On peut en effet constater une convergence entre les jeux de hasard et d’argent avec beaucoup de jeux casual. Des mécanismes de casino sont appropriés par ces jeux qui cherchent un modèle économique leur permettant d’extraire de l’argent des joueurs·euses sans avoir à leur faire payer un prix d’entrée ou un abonnement. On a toujours cette idée que le jeu étant facultatif, il devrait être gratuit — ce qui renvoie à notre rapport compliqué au temps libre et aux activités de loisir qui sont supposées ne rien valoir. Beaucoup de gens répugnent donc profondément à payer pour un jeu, en tout cas pour l’acheter. Mais payer dans le jeu, ou payer pour continuer à jouer comme le proposent certains jeux, c’est moins problématique. Les studios mainstream l’ont bien compris !
C’est pourquoi ils proposent d’une part l’importation des techniques de design du casino : forts stimulis visuels et sonores, signalement de la victoire de même intensité quel que soit le gain — donc qui donne l’impression d’avoir énormément gagné qu’on ait reçu 300 euros ou trente centimes -, dissociation entre l’argent payé et son équivalent dans le jeu (un euro est converti en 100 « gemmes » ou 10 « points »), ce qui fait perdre le fil des dépenses aux joueurs-euses…
De manière globale, on assiste dans le JV à un phénomène de « gamblification » (de l’anglais to gamble : jouer aux jeux de casino), c’est-à-dire de l’intégration de mécanismes des jeux de hasard et d’argent dans les jeux, en particulier les jeux casual et les jeux en ligne free-to-play (c’est-à-dire dont l’utilisation est a priori gratuite). D’autre part, on observe une similarité dans le modèle économique qui s’appuie sur la forte contribution d’une petite minorité de joueur·ses, souvent concerné-es par des formes d’addiction qu’on appelle les « baleines ». Ce sont des joueurs prêts à dépenser de grande quantité d’argent réel dans des jeux vidéo disposant de microtransactions.

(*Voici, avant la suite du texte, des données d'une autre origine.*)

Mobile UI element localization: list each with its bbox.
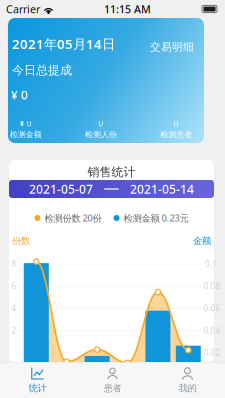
staticText: Carrier [6,2,40,16]
button[interactable]: 2021-05-07 [9,180,214,198]
staticText: 11:15 AM [104,2,151,16]
staticText: 检测份数 20份 [44,212,102,224]
staticText: ¥ 0 [11,87,28,103]
staticText: 检测人份 [85,130,117,139]
staticText: 6 [12,281,16,291]
staticText: 2021-05-14 [130,181,194,197]
staticText: 我的 [178,382,196,394]
staticText: 0 [174,118,179,129]
staticText: 0.04 [204,325,220,336]
staticText: 检测金额 [10,130,42,139]
staticText: 金额 [193,235,211,247]
staticText: 检测金额 0.23元 [124,212,188,224]
staticText: 2 [12,325,16,336]
staticText: 0.02 [204,347,220,358]
staticText: 检测患者 [160,130,192,139]
staticText: 8 [12,258,16,269]
staticText: 患者 [104,382,122,394]
staticText: 0.06 [204,303,220,314]
staticText: 交易明细 [150,40,194,54]
button[interactable]: 患者 [75,362,150,398]
button[interactable]: 统计 [0,362,75,398]
button[interactable]: 交易明细 [150,41,194,53]
staticText: 今日总提成 [12,63,72,78]
staticText: 销售统计 [88,165,136,179]
staticText: 份数 [12,235,30,247]
staticText: 2021-05-07 [29,181,93,197]
staticText: 2021年05月14日 [12,35,115,53]
staticText: 统计 [28,382,46,394]
staticText: 0 [98,118,104,129]
button[interactable]: 我的 [150,362,225,398]
staticText: ¥ 0 [20,118,32,129]
staticText: 0.1 [205,258,217,269]
staticText: 0.08 [204,281,220,291]
staticText: 4 [12,303,16,314]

Actuellement, ce sont des mécanismes de pari, avec de l’argent in-game (s’échangeant dans la devise monétaire en vigueur dans le jeu) ou de l’argent réel, qui sont au cœur du débat à l’instar des lootboxs, ces sortes de pochettes surprises contenant des éléments de jeu donnant droit à une personnalisation d’objets, de nouveaux personnages ou des améliorations de jeux. Généralement ce sont des actions ou échanges d’argent in-game qui déclenchent l’accès aux lootboxs (quand on achète un élément avec l’argent récolté au sein du jeu), mais on trouve aussi des lootboxs que les joueur·euses peuvent acheter en euros, avec donc de l’argent « réel ». Dans les deux cas ce sont des mécanismes de pari très similaires à ceux d’une machine à sous (pas de mobilisation des compétences de jeu, résultat aléatoire), et dans le second c’est extrêmement proche de la logique des jeux de hasard et d’argent. Il a même été débattu de la légalité de ce genre de lootboxs puisque les jeux de hasard et d’argent sont fortement régulés par l’Etat dans la plupart des pays. C’est d’autant plus séduisant pour les entreprises derrière les jeux que la rentabilité est inespérée : les joueurs·euses donnent de l’argent sans même attendre de l’argent en retour !

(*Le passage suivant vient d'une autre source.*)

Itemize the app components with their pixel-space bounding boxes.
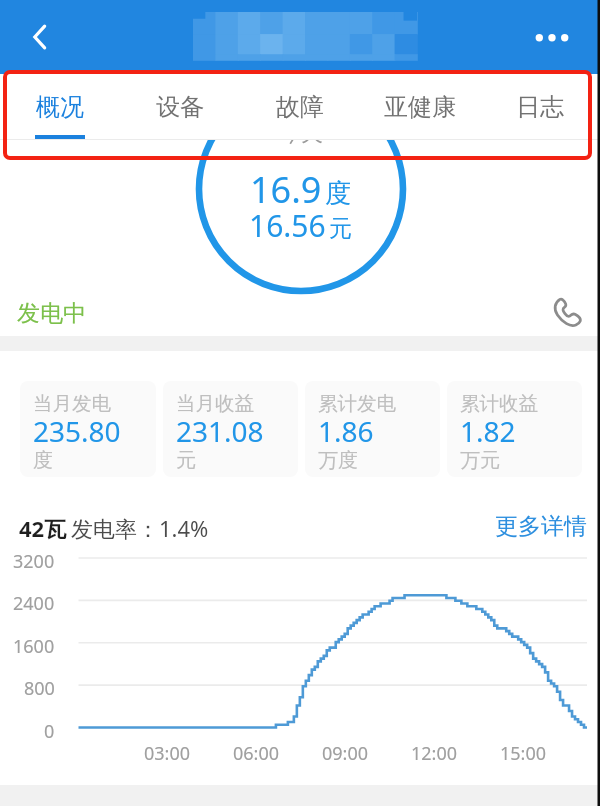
staticText: 231.08 bbox=[176, 412, 264, 450]
staticText: 2400 bbox=[13, 591, 55, 616]
staticText: 设备 bbox=[156, 92, 204, 122]
staticText: 15:00 bbox=[500, 741, 547, 766]
staticText: 亚健康 bbox=[384, 92, 456, 122]
staticText: 累计收益 bbox=[460, 391, 538, 416]
staticText: 12:00 bbox=[411, 741, 458, 766]
staticText: 3200 bbox=[13, 549, 55, 574]
staticText: 今天 bbox=[279, 120, 323, 148]
button[interactable]: 当月发电 bbox=[20, 381, 156, 477]
button[interactable]: 设备 bbox=[120, 74, 240, 140]
button[interactable]: Back bbox=[18, 15, 62, 59]
button[interactable]: 概况 bbox=[0, 74, 120, 140]
staticText: 发电率：1.4% bbox=[71, 513, 209, 543]
staticText: 元 bbox=[176, 448, 196, 473]
button[interactable]: 亚健康 bbox=[360, 74, 480, 140]
staticText: 09:00 bbox=[322, 741, 369, 766]
staticText: 当月收益 bbox=[176, 391, 254, 416]
button[interactable]: 日志 bbox=[480, 74, 600, 140]
staticText: 更多详情 bbox=[495, 512, 587, 541]
staticText: 16.56 bbox=[249, 205, 326, 246]
staticText: 800 bbox=[24, 676, 55, 701]
button[interactable]: More options bbox=[528, 13, 576, 61]
staticText: 1.86 bbox=[318, 412, 374, 450]
staticText: 万元 bbox=[460, 448, 500, 473]
staticText: 0 bbox=[44, 719, 55, 744]
staticText: 度 bbox=[33, 448, 53, 473]
staticText: 日志 bbox=[516, 92, 564, 122]
staticText: 1.82 bbox=[460, 412, 516, 450]
staticText: 概况 bbox=[36, 92, 84, 122]
staticText: 发电中 bbox=[17, 299, 86, 328]
staticText: 03:00 bbox=[144, 741, 191, 766]
button[interactable]: Call service bbox=[543, 290, 591, 336]
staticText: 万度 bbox=[318, 448, 358, 473]
staticText: 42瓦 bbox=[19, 513, 67, 543]
button[interactable]: 累计发电 bbox=[305, 381, 440, 477]
button[interactable]: 当月收益 bbox=[163, 381, 298, 477]
staticText: 06:00 bbox=[233, 741, 280, 766]
staticText: 当月发电 bbox=[33, 391, 111, 416]
staticText: 故障 bbox=[276, 92, 324, 122]
staticText: 235.80 bbox=[33, 412, 121, 450]
staticText: 16.9 bbox=[250, 165, 322, 214]
button[interactable]: 故障 bbox=[240, 74, 360, 140]
button[interactable]: 更多详情 bbox=[495, 512, 587, 541]
staticText: 元 bbox=[329, 214, 352, 243]
staticText: 1600 bbox=[13, 634, 55, 659]
button[interactable]: 累计收益 bbox=[447, 381, 582, 477]
staticText: 度 bbox=[325, 177, 351, 210]
staticText: 累计发电 bbox=[318, 391, 396, 416]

Si je fais une analyse sous l’angle du genre et l’inscription du jeu casual dans le quotidien sur base des travaux de géographie du JV menés par mon collègue Hovig Ter Minassian ou ceux d’Helen Thornham, on constate la place particulière des jeux casual dans la vie des femmes. On peut en effet constater une insertion du JV casual dans leur vie quotidienne, en particulier en lien avec le travail formel et informel, très genré, qu’elle réalise. Des constats que j’ai pu redoubler avec mes propres recherches puisque les femmes que j’ai interviewées au sujet de leur pratique du JV, et qui ont entre 60 et 70 ans, ont souvent commencé à jouer à des jeux casual quand elles travaillaient encore, à la pause avec des collègues. Elles ont ensuite étiré ce loisir dans leur temps de travail domestique du type « pendant que le repas cuit, je fais une partie ». Ce n’était pas quelque chose que j’entendais chez les hommes à qui je parlais…

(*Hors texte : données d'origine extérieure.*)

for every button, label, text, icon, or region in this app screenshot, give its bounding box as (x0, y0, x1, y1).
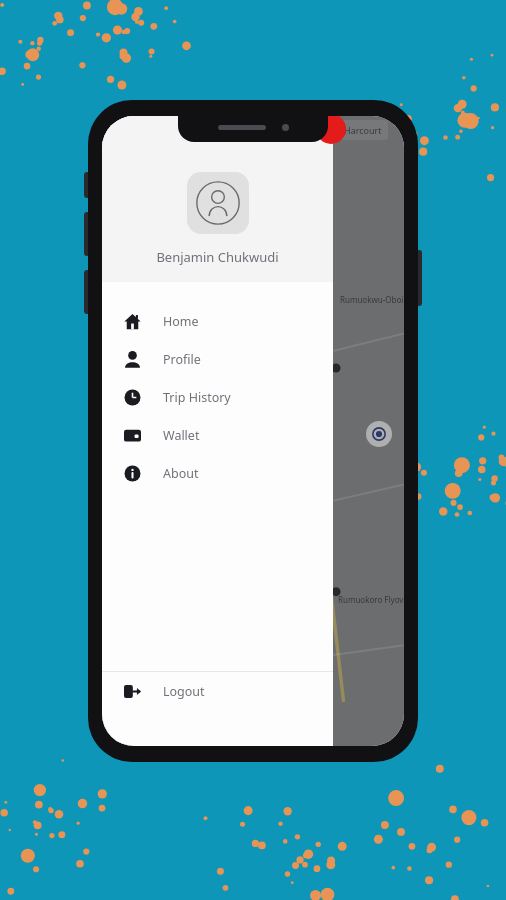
staticText: Benjamin Chukwudi (156, 248, 279, 266)
staticText: Profile (163, 351, 201, 368)
staticText: Wallet (163, 427, 200, 444)
button[interactable]: My location (366, 421, 392, 447)
staticText: Rumuokoro Flyover (338, 594, 404, 605)
button[interactable]: Close drawer (316, 116, 346, 144)
button[interactable]: About (102, 454, 333, 492)
staticText: Home (163, 313, 199, 330)
button[interactable]: Trip History (102, 378, 333, 416)
button[interactable]: Home (102, 302, 333, 340)
staticText: Trip History (163, 389, 231, 406)
staticText: Rumuokwu-Oboi (340, 294, 404, 305)
staticText: Logout (163, 683, 205, 700)
button[interactable]: Wallet (102, 416, 333, 454)
staticText: Harcourt (344, 124, 382, 136)
button[interactable]: Profile (102, 340, 333, 378)
staticText: About (163, 465, 199, 482)
button[interactable]: Logout (102, 672, 333, 710)
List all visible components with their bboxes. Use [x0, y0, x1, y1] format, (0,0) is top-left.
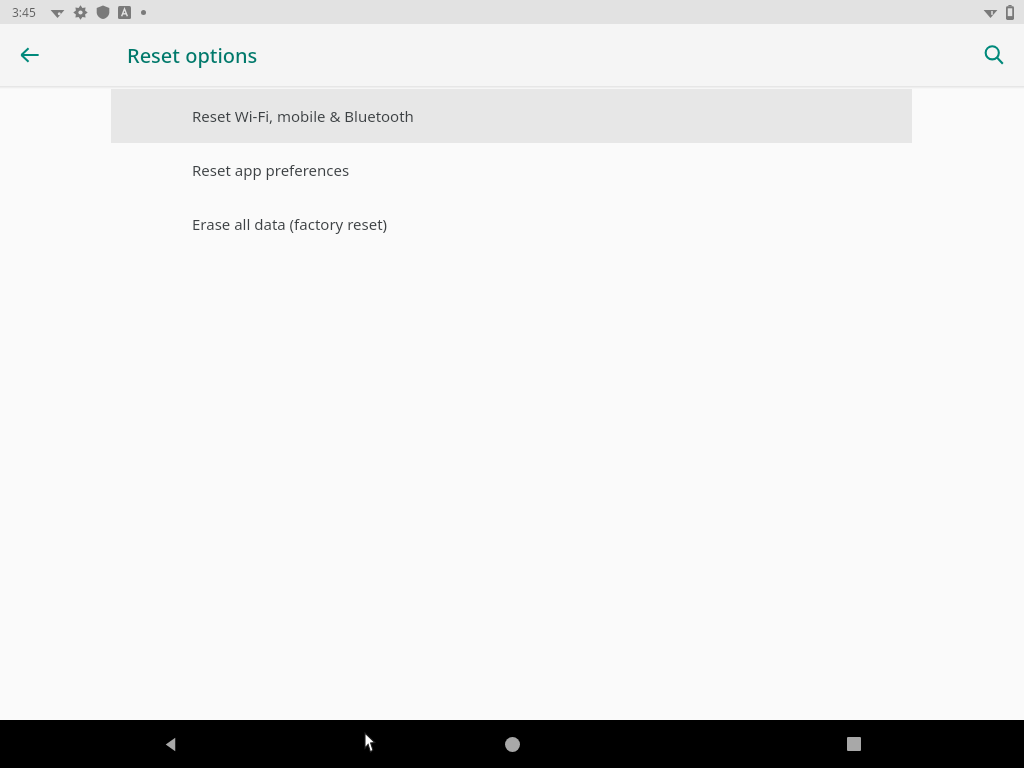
staticText: Erase all data (factory reset)	[192, 214, 388, 234]
staticText: Reset Wi-Fi, mobile & Bluetooth	[192, 106, 414, 126]
button[interactable]: Home	[342, 720, 683, 768]
button[interactable]: Back	[0, 720, 342, 768]
staticText: Reset app preferences	[192, 160, 350, 180]
button[interactable]: Reset Wi-Fi, mobile & Bluetooth	[111, 89, 912, 143]
button[interactable]: Back	[6, 31, 54, 79]
button[interactable]: Recent apps	[683, 720, 1024, 768]
staticText: 3:45	[12, 4, 36, 20]
staticText: Reset options	[127, 42, 258, 69]
button[interactable]: Reset app preferences	[111, 143, 912, 197]
button[interactable]: Erase all data (factory reset)	[111, 197, 912, 251]
button[interactable]: Search	[970, 31, 1018, 79]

D’un autre côté, si on se place cette fois-ci du côté de la critique sociale, on s’aperçoit qu’il est plus facile pour un·e créateur·trice indépendant·e, politisé·e, militant·es de produire un jeu casual qu’un jeu classique. Les jeux casual peuvent donc aussi tenir le rôle de cheval de Troie dans la production vidéoludique. On peut par exemple penser à la production des queer games (mettant en scène des problématiques liées aux LGBTQI+) comme A Normal Lost Phone de Accidental Queens. Dans ce jeu qui interroge le thème de la transidentité, on se retrouve à fouiller dans un téléphone perdu pour savoir qui est cette personne et pourquoi elle l’a perdu. Ou encore avec l’emblématique McDonald’s Videogame de Molleindustria qui nous met aux commandes d’un fastfood et critique cette industrie. Ces jeux à la marge, mais dévalorisés en tant que casual games, ont pourtant beaucoup de potentiel de subversion.
L’usage de jeu casual soulève une question éthique : est-ce qu’en raison de leur modèle souvent problématique (jeux qui poussent au micro-achat, captation des données…) il faut renoncer à leur usage dans des processus d’éducation populaire ?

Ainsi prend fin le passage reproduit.